Linguistics are a rather different from many other areas of statistics. The normal approaches do not necessarily apply. First off let me list the time of variables:
- counts - normally of words in various ways
- presence/absence variable the sort you answer yes or no to, but also some categorical
- marks out of, either straight test or number of times one form is chosen in preference to another
- Likert type preference scales
Second there is differing levels of variation and the idea of a unit or what does a member of your population of interest look like. Well it often takes a lot longer with linguists than other people to work these out. A member of your population may be an individual, a conversation, a text, a sentence or an exchange. If it is say a conversation what about the variation that is related to the people conversing? In other words you have a huge lot to think about before you get close to being able to enter the data.
Third, Linguistics scholars use R! Yes I know you have these very arts based people using a programming language.

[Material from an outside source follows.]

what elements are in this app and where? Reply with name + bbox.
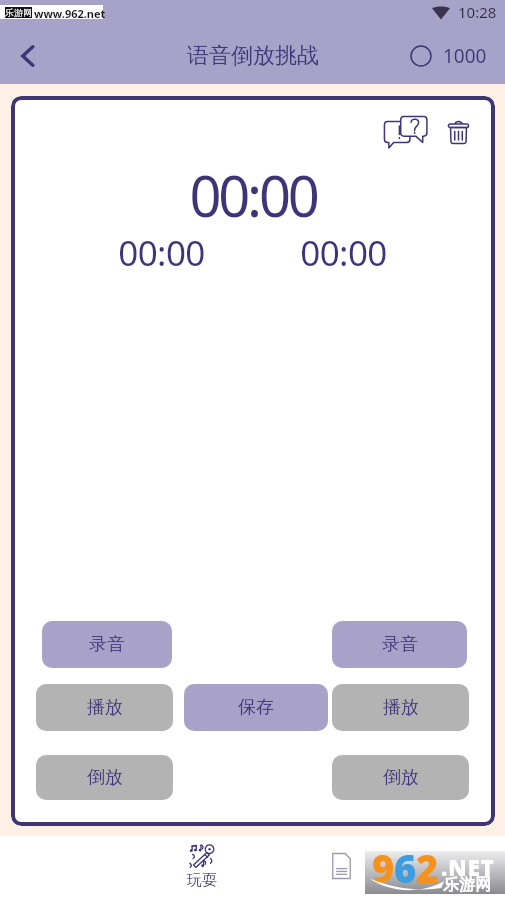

However R is free, therefore they use R.
So I want a basic text books. I go to Amazon and start checking the books for linguistics, order one as it looks hopeful including SPSS. The first section on research methodology appears vaguely alright nothing completely wrong but then I get to the statistics. It does cover mean, median and mode but then it gets to measures of dispersion and straight in with the St Deviation and onto a T-test. Hang on a T-Test is based on a Gaussian distribution assumption, but these people more often than not have variables that are not Gaussian distributed even when scalar. Actually my alarm bells started ringing when the book said that the difference between interval and ratio does not matter for linguistics. It does matter, it matters for low counts, it matters for test scores when close to zero or full marks are achieve. You can not just assume Gaussian here. Sometimes your categorical variable will be your outcome.
Unfortunately this heavy emphasis on the Gaussian based tests seems to be common in the text books. It is back to the drawing board I think. It looks like I will be learning R properly.